[Data records]
**********

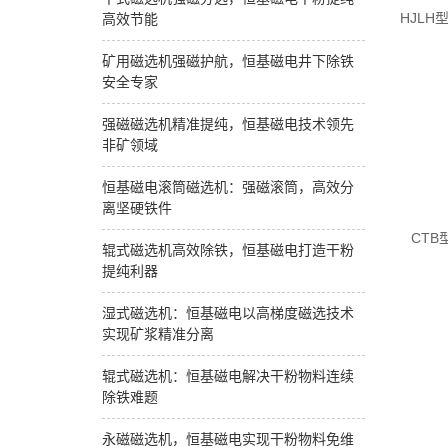
HJL
高效节能
矿用磁选机强磁护航，恒基磁电井下除铁
安全专家
强磁磁选机精准提纯，恒基磁电技术领先
非矿领域
恒基磁电滚筒磁选机：强磁滚筒，高效分
离坚硬铁件
CT
辊式磁选机高效除铁，恒基磁电打造干粉
提纯利器
湿式磁选机：恒基磁电以高梯度磁选技术
实现矿浆精准分离
辊式磁选机：恒基磁电解决干粉物料连续
除铁难题
永磁磁选机，恒基磁电实现干粉物料免维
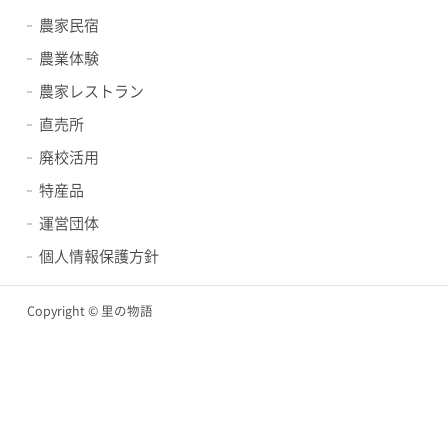
農家民宿
農業体験
農家レストラン
直売所
廃校活用
特産品
運営団体
個人情報保護方針
Copyright © 里の物語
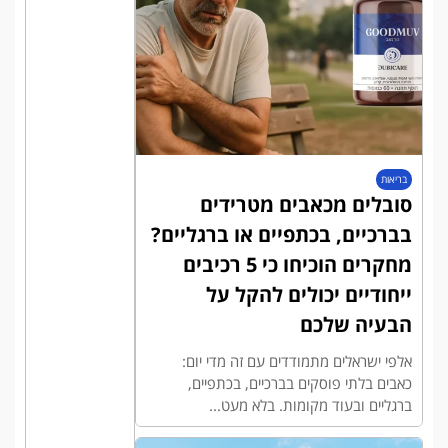
בריאות
סובלים מכאבים מטרידים
בברכיים, בכתפיים או ברגליים?
מחקרים הוכיחו כי 5 רכיבים
ייחודיים יכולים להקל על
הבעיה שלכם
אלפי ישראלים מתמודדים עם זה מדי יום:
כאבים בלתי פוסקים בברכיים, בכתפיים,
ברגליים ובעוד מקומות. בלא מעט...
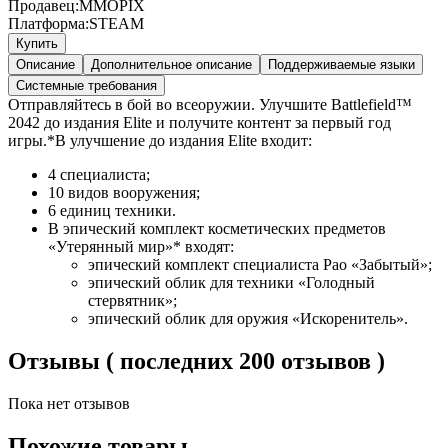
Продавец:
MMOPIX
Платформа:
STEAM
Купить
Описание
Дополнительное описание
Поддерживаемые языки
Системные требования
Отправляйтесь в бой во всеоружии. Улучшите Battlefield™
2042 до издания Elite и получите контент за первый год
игры.*В улучшение до издания Elite входит:
4 специалиста;
10 видов вооружения;
6 единиц техники.
В эпический комплект косметических предметов
«Утерянный мир»* входят:
эпический комплект специалиста Рао «Забытый»;
эпический облик для техники «Голодный
стервятник»;
эпический облик для оружия «Искоренитель».
Отзывы ( последних 200 отзывов )
Пока нет отзывов
Похожие товары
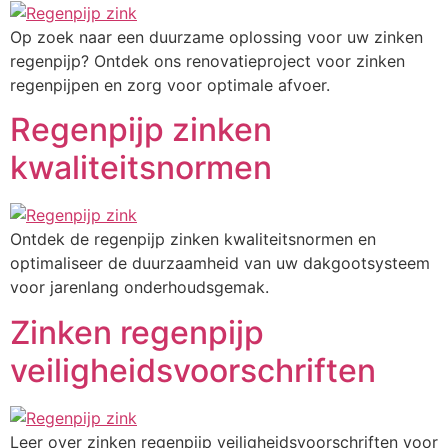
Op zoek naar een duurzame oplossing voor uw zinken
regenpijp? Ontdek ons renovatieproject voor zinken
regenpijpen en zorg voor optimale afvoer.
Regenpijp zinken
kwaliteitsnormen
Ontdek de regenpijp zinken kwaliteitsnormen en
optimaliseer de duurzaamheid van uw dakgootsysteem
voor jarenlang onderhoudsgemak.
Zinken regenpijp
veiligheidsvoorschriften
Leer over zinken regenpijp veiligheidsvoorschriften voor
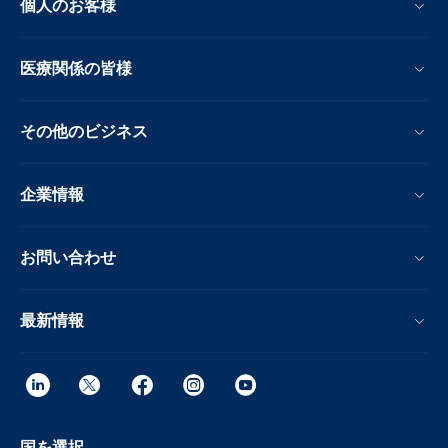
個人のお客様
医療関係の皆様
その他のビジネス
企業情報
お問い合わせ
最新情報
国を選択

**********

_Work order:_ For each line above that contains the word "בברכיים", make a copy.

_Output of the exercise:_
בברכיים, בכתפיים או ברגליים?
כאבים בלתי פוסקים בברכיים, בכתפיים,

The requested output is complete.